Pero una necesidad metodológica se nos impone entonces: la de entender cabalmente los tres conceptos aquí involucrados: diversidad cultural, pluralismo cultural e interculturalidad. Entendemos como diversidad cultural las distintas manifestaciones que presenta la experiencia cultural de una sociedad a través del tiempo y del espacio. Las distintas identidades, las formas diversas de su imaginario, las expresiones particulares de una tradición o de un sistema de vida. El pluralismo cultural, por su parte, es la respuesta institucional, política, comunicacional que la sociedad recomienda y codifica ante la necesidad de armonizar los diferentes intereses culturales de la diversidad. Y la interculturalidad, por su parte, es el logro de esa experiencia común en la que lo único y lo diverso no se excluyen sino que hacen parte sustancial y complementaria de un todo realizado por diversos intereses. Tal y como lo dice el texto de la declaración.
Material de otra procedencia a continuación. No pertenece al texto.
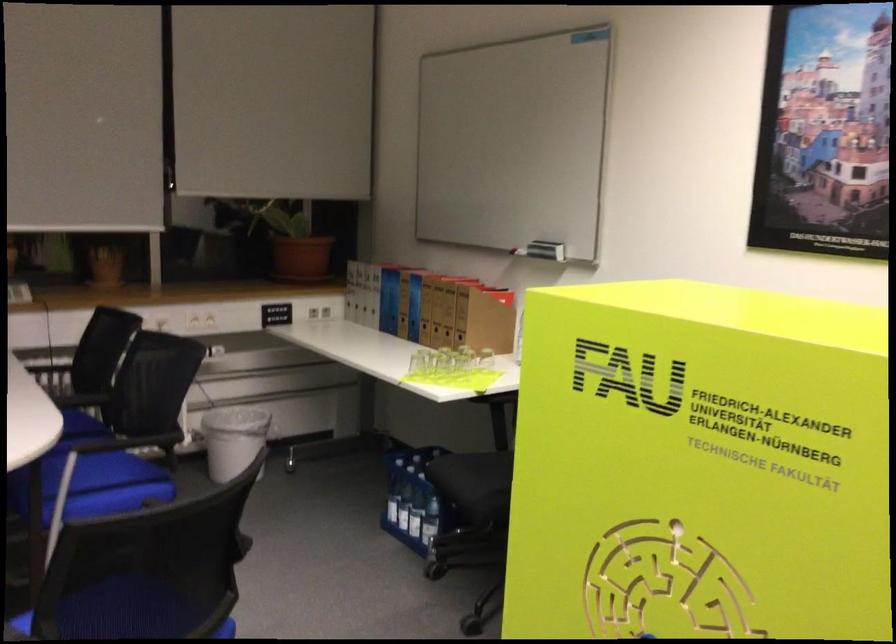 The width and height of the screenshot is (896, 644). What do you see at coordinates (382, 321) in the screenshot?
I see `the blue binder spine hole` at bounding box center [382, 321].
Por otra parte, una reflexión que es también metodológica y conceptual nos dice que hay que entender la noción y los problemas de la diversidad de una manera tal que resulta contraria a todo ordenamiento formal, convencional, normalmente estructurado, porque la esencia misma de lo diverso, su conformación atípica no regulada, la variada procedencia y presentación de los elementos de lo diverso, impide una mirada unificada y una percepción por tanto confiable de sus fenómenos.
Es lo que dice de otro modo la ensayista Martine Abdallah-Pretcille en un ensayo sobre los abordajes de la diversidad cultural desde las disciplinas de la enseñanza, cuando plantea que la diversidad cultural supone el principio de variación como elemento constitutivo para las dinámicas culturales.
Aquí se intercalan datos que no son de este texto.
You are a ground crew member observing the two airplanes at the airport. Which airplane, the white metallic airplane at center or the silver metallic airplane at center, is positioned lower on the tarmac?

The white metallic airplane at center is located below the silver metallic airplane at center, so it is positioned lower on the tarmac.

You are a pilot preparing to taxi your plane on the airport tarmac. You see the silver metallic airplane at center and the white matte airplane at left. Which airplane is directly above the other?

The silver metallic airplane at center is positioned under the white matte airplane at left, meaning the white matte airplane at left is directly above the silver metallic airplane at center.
El debilitamiento, por no decir el fin de los paradigmas de causalidad, de coherencia y de lógica unitaria y homogénea, inaugura la noción de red, la preeminencia de la noción de relación en detrimento del espíritu de sistema y de estructura, la apología de los intersticios, de lo diagonal, de lo zurdo, de los desvíos, de una lógica de la transición y de la trasgresión. Y agrega, “el punto medular está en la elaboración de un pensamiento dual y no dualista, un pensamiento plural, y no pluralista”.